# US doctor considering move to Panama or Argentina



## Cato

Middle aged American physician (radiologist), starting over with fiance from the Philippines, planning to leave present US (North Carolina) practice in 2-3 years and relocate to Latin America. I hear good things about Panama and Argentina, but I would like to be able to practice there, and it is hard to find what the legal requirements would be, and the employment realities. It looks like field research is in order, but if anyone here knows the requirements for foreign medical graduates to practice in those countries, could you let me know, and maybe save me a trip?


----------



## synthia

Many Panamanian doctors get their degrees from American medical schools, and I think the nursing schools work like those in the Philippines, where the students take the US nursing boards. So I imagine the requirements are quite similar. However, your income is going to take quite a hit.


----------



## Cato

Synthia,

I expect my income to take a hit, but probably not as big a hit as if I were to change from radiology to TEFL, or some other job for which I have no experience. (BTW, is there any demand for English instruction in Panama, where English is already widely spoken?) And I understand that I will have to put a LOT of effort into expanding my tiny bit of Spanish knowledge.


----------



## MichelleAlison

Hi Cato and welcome to the forum.

Although I am in Argentina, I am afraid I can't help you with your questions. If you google Buenos Aires forums, I am sure you will find someone that can.

Good luck with your plans 

Michelle


----------



## synthia

There are some special 'medical Spanish' courses that you can take.


----------



## starex

Cato said:


> Middle aged American physician (radiologist), starting over with fiance from the Philippines, planning to leave present US (North Carolina) practice in 2-3 years and relocate to Latin America. I hear good things about Panama and Argentina, but I would like to be able to practice there, and it is hard to find what the legal requirements would be, and the employment realities. It looks like field research is in order, but if anyone here knows the requirements for foreign medical graduates to practice in those countries, could you let me know, and maybe save me a trip?


Hi Cato, would you consider settling in the Philippines? I might be able to help you.


----------



## Cato

*Medical expat to Philippines*



starex said:


> Hi Cato, would you consider settling in the Philippines? I might be able to help you.


Starex, my emigration is less likely now, since I am no longer dating the Filipina I mentioned, but I am still interested in leaving the US, and the Philippines are a possibility. What can you tell me?


----------



## starex

Cato said:


> Starex, my emigration is less likely now, since I am no longer dating the Filipina I mentioned, but I am still interested in leaving the US, and the Philippines are a possibility. What can you tell me?

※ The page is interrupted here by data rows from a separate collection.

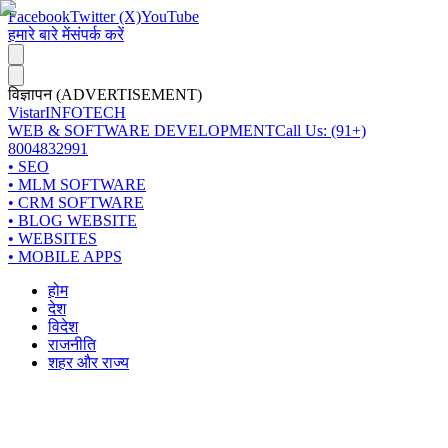
Facebook
Twitter (X)
YouTube
हमारे बारे में
संपर्क करें
विज्ञापन (ADVERTISEMENT)
Vistar
INFOTECH
WEB & SOFTWARE DEVELOPMENT
Call Us: (91+)
8004832991
• SEO
• MLM SOFTWARE
• CRM SOFTWARE
• BLOG WEBSITE
• WEBSITES
• MOBILE APPS
होम
देश
विदेश
राजनीति
शहर और राज्य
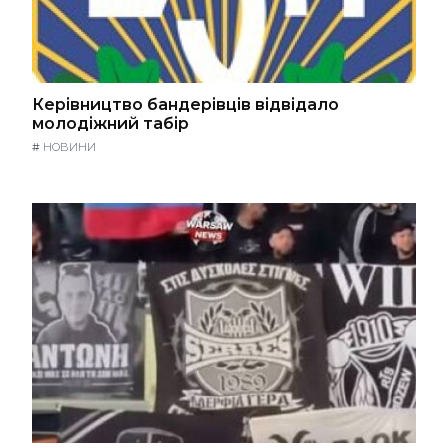
Керівництво бандерівців відвідало
молодіжний табір
#
НОВИНИ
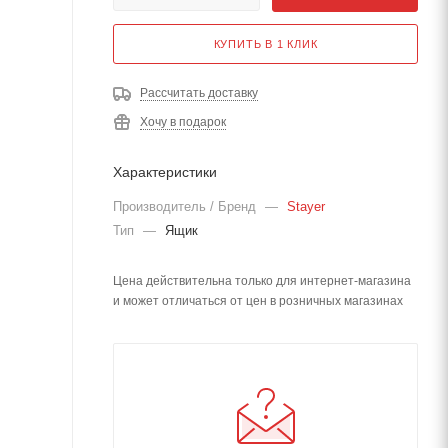
КУПИТЬ В 1 КЛИК
Рассчитать доставку
Хочу в подарок
Характеристики
Производитель / Бренд
—
Stayer
Тип
—
Ящик
Цена действительна только для интернет-магазина
и может отличаться от цен в розничных магазинах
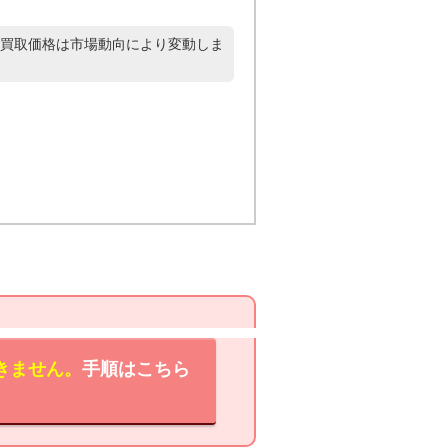
買取価格は市場動向により変動しま
きません。
手順はこちら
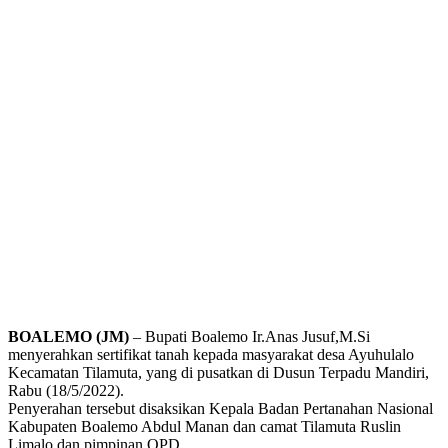
BOALEMO (JM)
– Bupati Boalemo Ir.Anas Jusuf,M.Si
menyerahkan sertifikat tanah kepada masyarakat desa Ayuhulalo
Kecamatan Tilamuta, yang di pusatkan di Dusun Terpadu Mandiri,
Rabu (18/5/2022).
Penyerahan tersebut disaksikan Kepala Badan Pertanahan Nasional
Kabupaten Boalemo Abdul Manan dan camat Tilamuta Ruslin
Limalo dan pimpinan OPD.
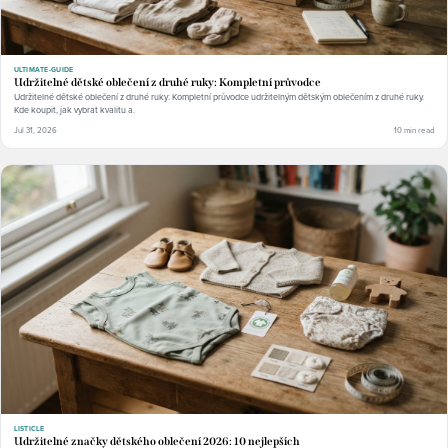
ULTIMATE-GUIDE
Udržitelné dětské oblečení z druhé ruky: Kompletní průvodce
Udržitelné dětské oblečení z druhé ruky: Kompletní průvodce udržitelným dětským oblečením z druhé ruky.
Kde koupit, jak vybrat kvalitu a.
Jul 31, 2026
10 min read
LISTICLE
Udržitelné značky dětského oblečení 2026: 10 nejlepších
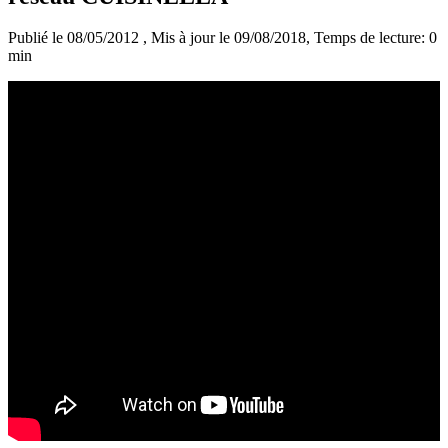
Publié le 08/05/2012
, Mis à jour le 09/08/2018
, Temps de lecture: 0
min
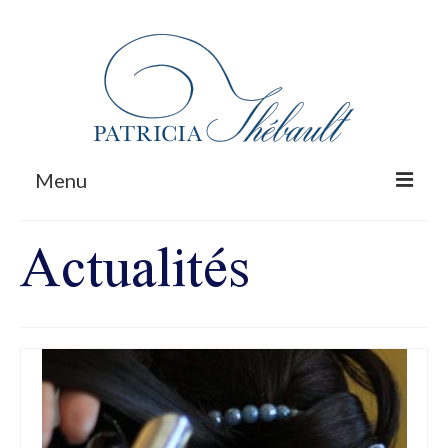
Rechercher
:
Menu
Actualités
Prestations
Forfait Mariage
Galerie
Contact
M’appeler
Actualités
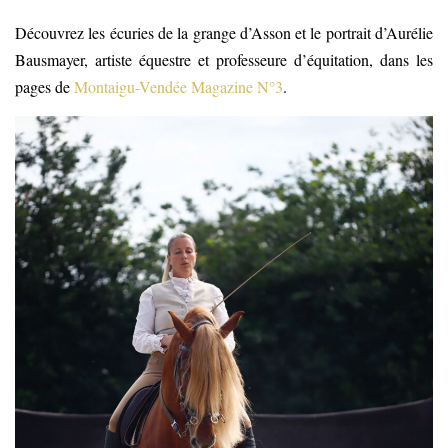
Découvrez les écuries de la grange d’Asson et le portrait d’Aurélie
Bausmayer, artiste équestre et professeure d’équitation, dans les
pages de
Montaigu-Vendée Magazine N°3
.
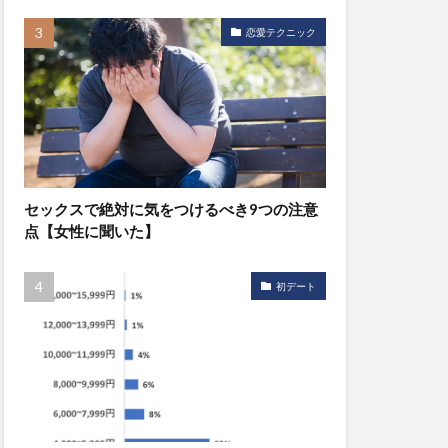
恋愛テクニック
セックスで絶対に気をつけるべき9つの注意
点【女性に聞いた】
初デート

Hi Cato, do you have email can write you at?


----------



## starex

Hi Cato, sent you an email but not sure if you got it and if its the right address. I believe there's something for you here.


----------



## PAT

Cato said:


> Middle aged American physician (radiologist), starting over with fiance from the Philippines, planning to leave present US (North Carolina) practice in 2-3 years and relocate to Latin America. I hear good things about Panama and Argentina, but I would like to be able to practice there, and it is hard to find what the legal requirements would be, and the employment realities. It looks like field research is in order, but if anyone here knows the requirements for foreign medical graduates to practice in those countries, could you let me know, and maybe save me a trip?


I've done A LOT of research on moving to Panama. It is number one on my list, followed by Equador and Argentina. I'm actually going this summer to investigate further. In the meantime, I could provide you with some wonderful websites I've found. I know of two extremely informative websites. The gentleman who runs one website is orginally from the US. He has lived and worked all over the world for the last 40 years. He is highly respected. He has been living in Panama for the last five years. His name is Bob. His website is free. He is very candid about the good and bad. He's helped people from the investigating stage to the actual move. He has a lot of contacts. He knew a professor who is helping my son to go to college there. It's all in the "who you know". As I stated earlier if you'd like more information that I've I've obtained please let me know. 

I'm also always looking for any additional information from expats who actually live there. I'm leaning towards the Farallon area and Las Tablas area. Thanks!


----------



## Goldberg

*Surely you ask the medical board in those countries*



Cato said:


> Middle aged American physician (radiologist), starting over with fiance from the Philippines, planning to leave present US (North Carolina) practice in 2-3 years and relocate to Latin America. I hear good things about Panama and Argentina, but I would like to be able to practice there, and it is hard to find what the legal requirements would be, and the employment realities. It looks like field research is in order, but if anyone here knows the requirements for foreign medical graduates to practice in those countries, could you let me know, and maybe save me a trip?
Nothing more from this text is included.